Exercise requirements =
An exact transcription of the records is required, minus any images.

Supplied material =
%%

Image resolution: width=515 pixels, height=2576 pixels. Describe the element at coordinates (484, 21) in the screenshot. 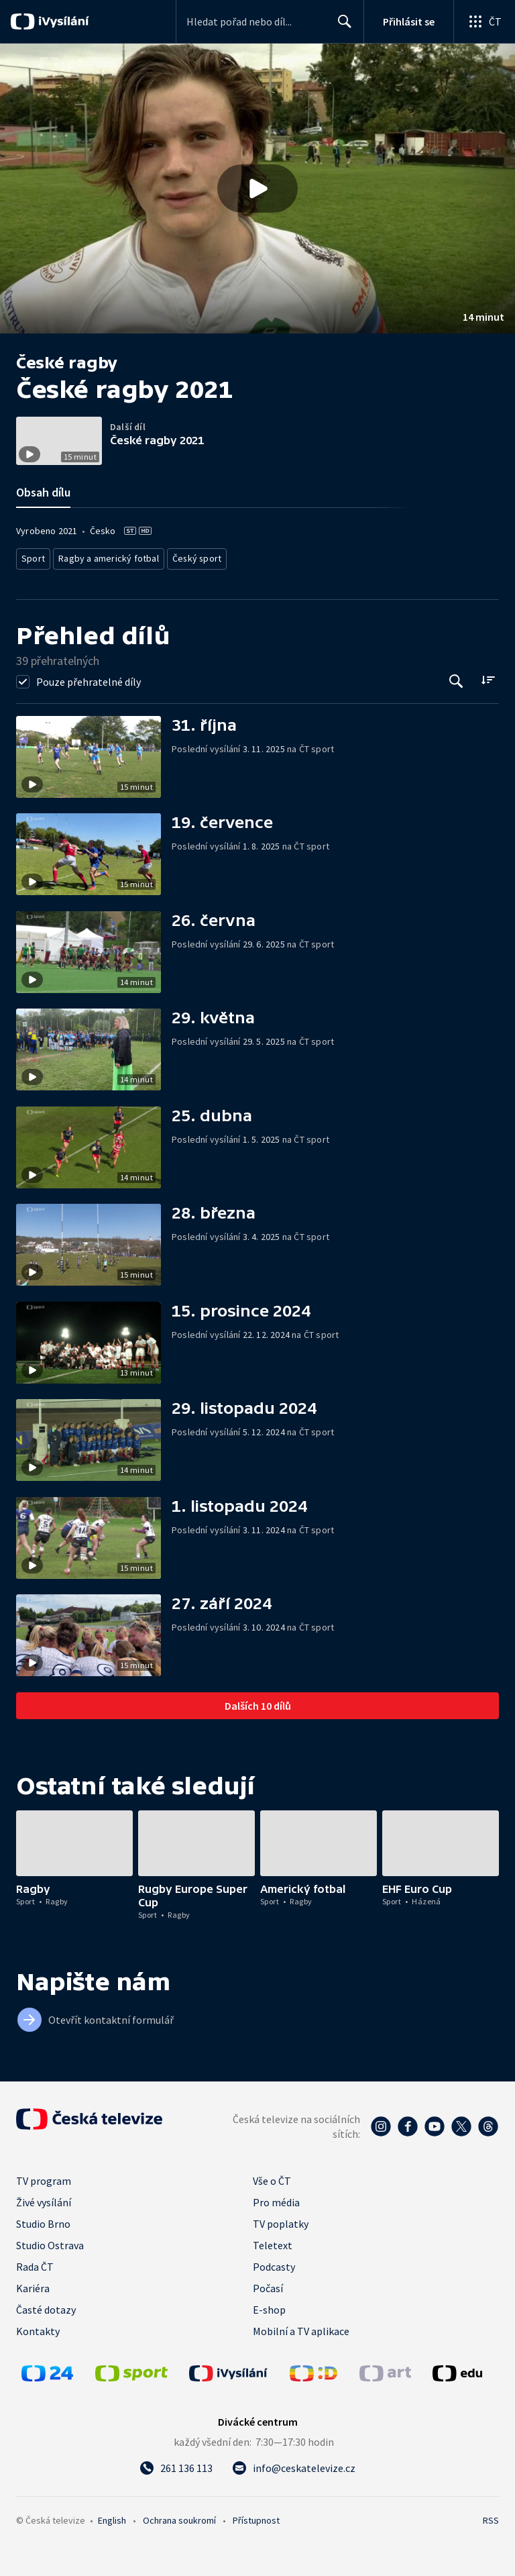

I see `[Otevřít globální menu]` at that location.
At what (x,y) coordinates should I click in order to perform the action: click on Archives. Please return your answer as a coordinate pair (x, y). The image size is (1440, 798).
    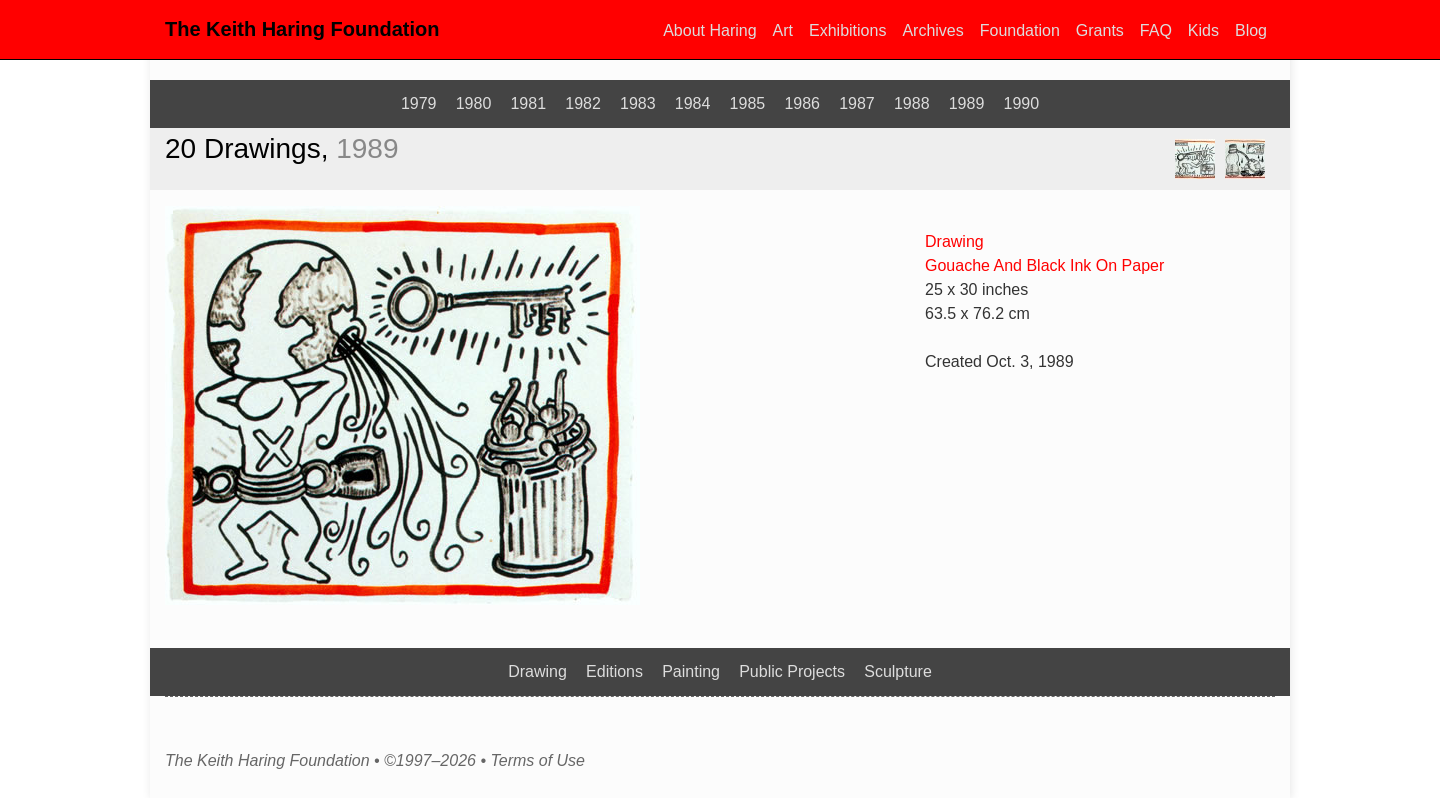
    Looking at the image, I should click on (932, 30).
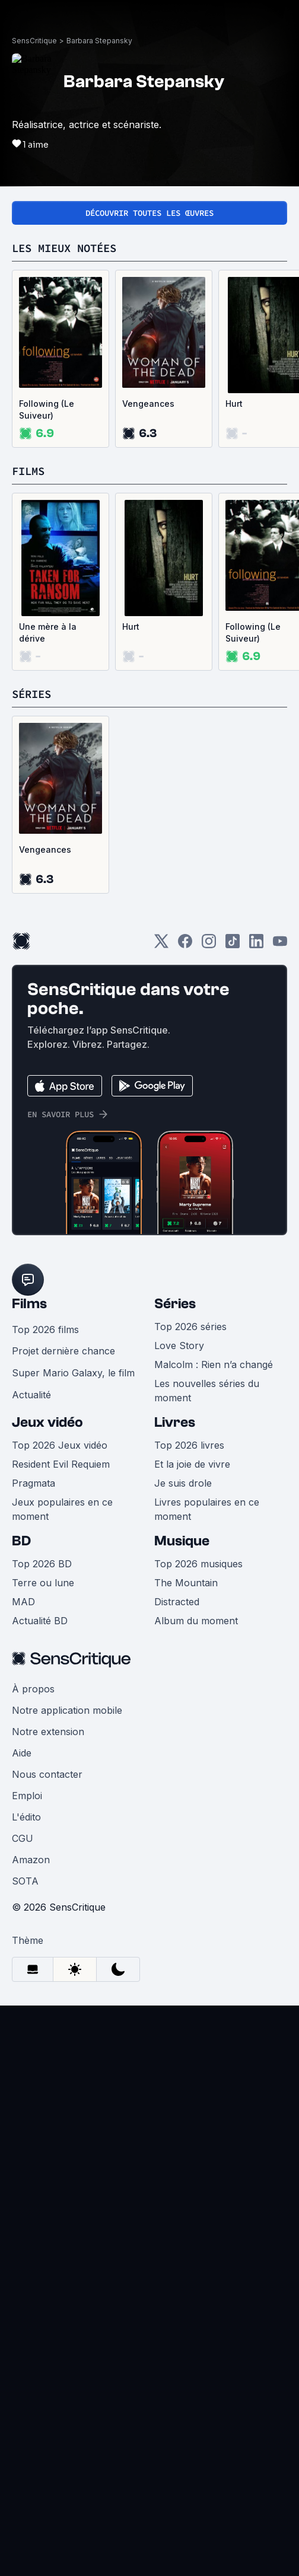 This screenshot has height=2576, width=299. Describe the element at coordinates (43, 1583) in the screenshot. I see `Terre ou lune` at that location.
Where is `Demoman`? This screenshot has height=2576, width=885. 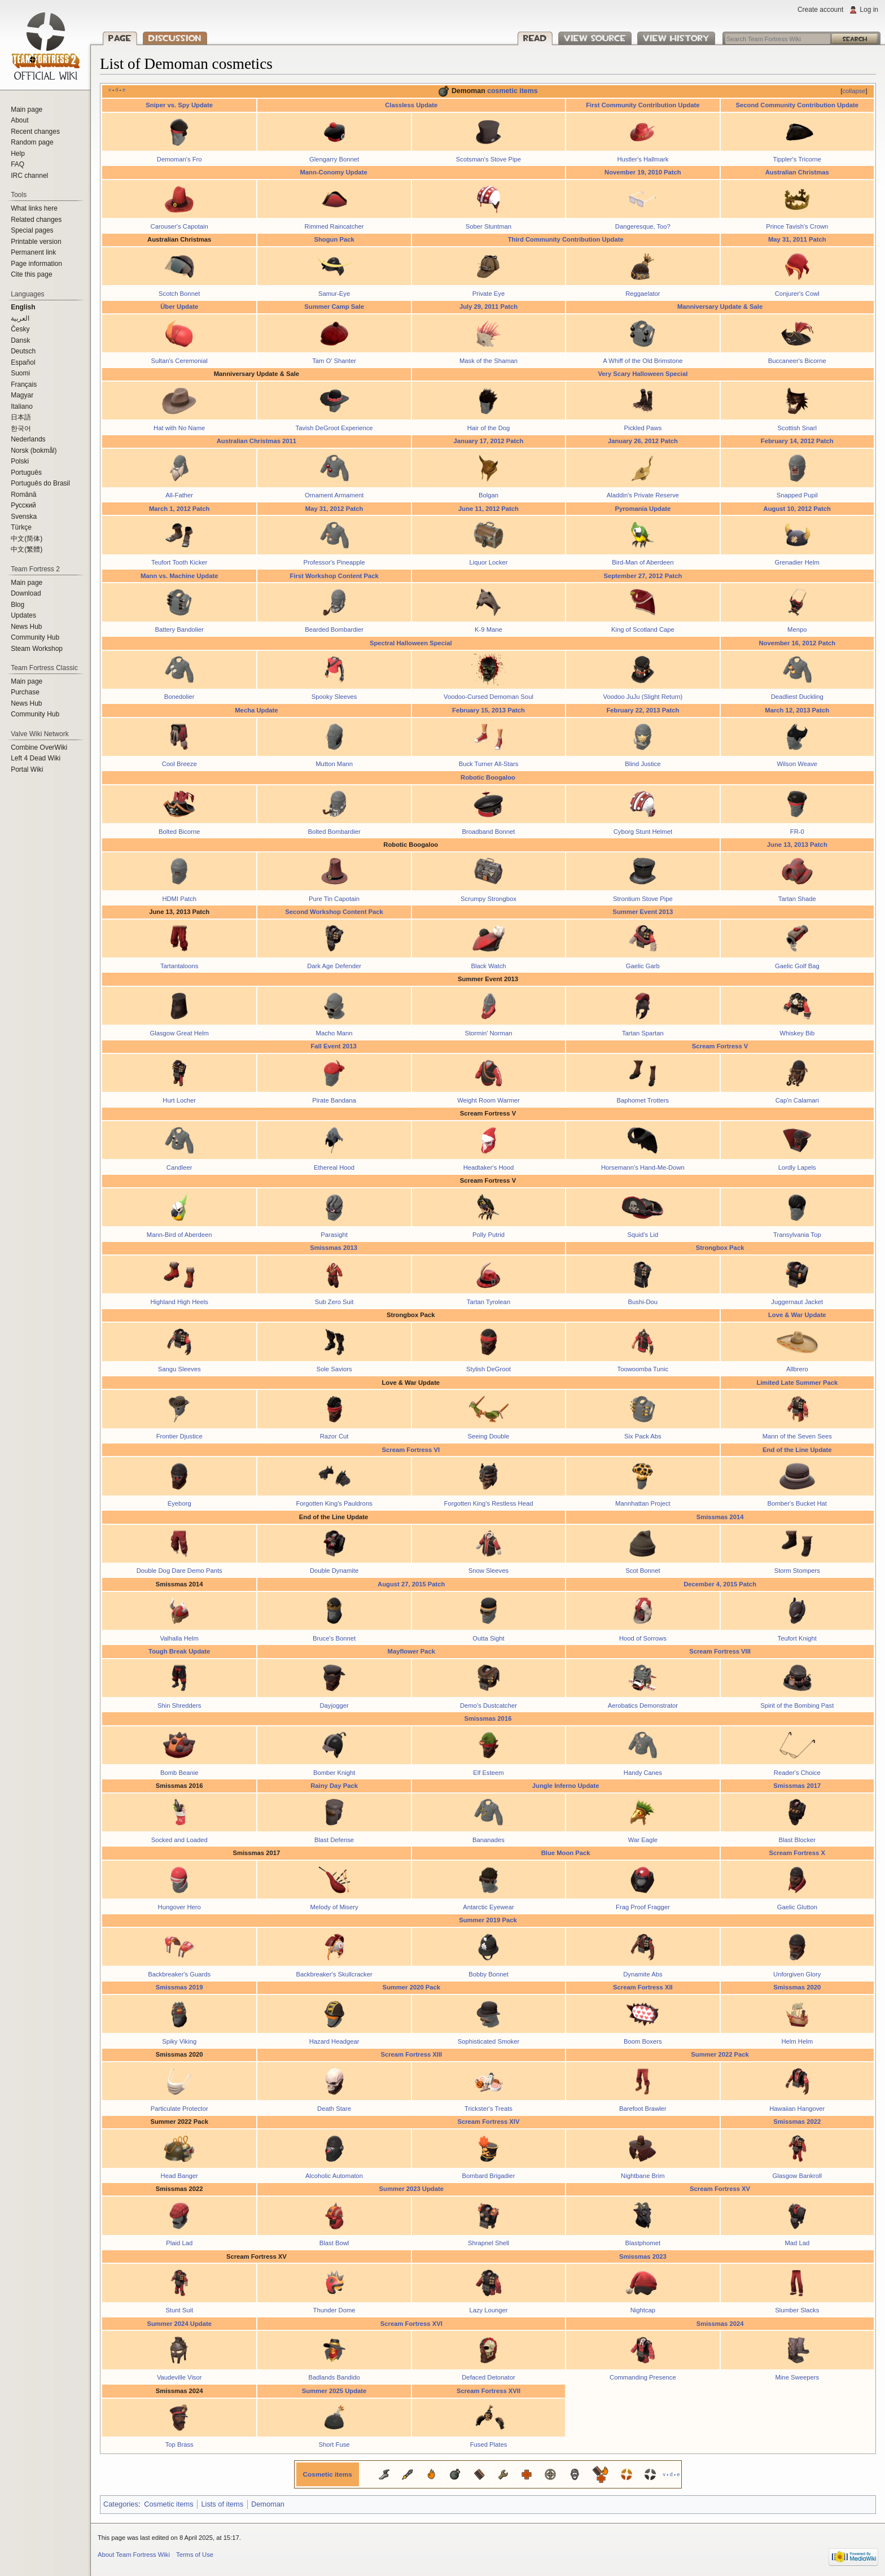
Demoman is located at coordinates (267, 2504).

%%

Expected answer =
Image resolution: width=515 pixels, height=2576 pixels. Describe the element at coordinates (484, 21) in the screenshot. 

I see `[Otevřít globální menu]` at that location.
At what (x,y) coordinates should I click in order to perform the action: click on Archives. Please return your answer as a coordinate pair (x, y). The image size is (1440, 798).
    Looking at the image, I should click on (932, 30).
 This screenshot has height=2576, width=299. Describe the element at coordinates (43, 1583) in the screenshot. I see `Terre ou lune` at that location.
Where is `Demoman`? This screenshot has height=2576, width=885. 
Demoman is located at coordinates (267, 2504).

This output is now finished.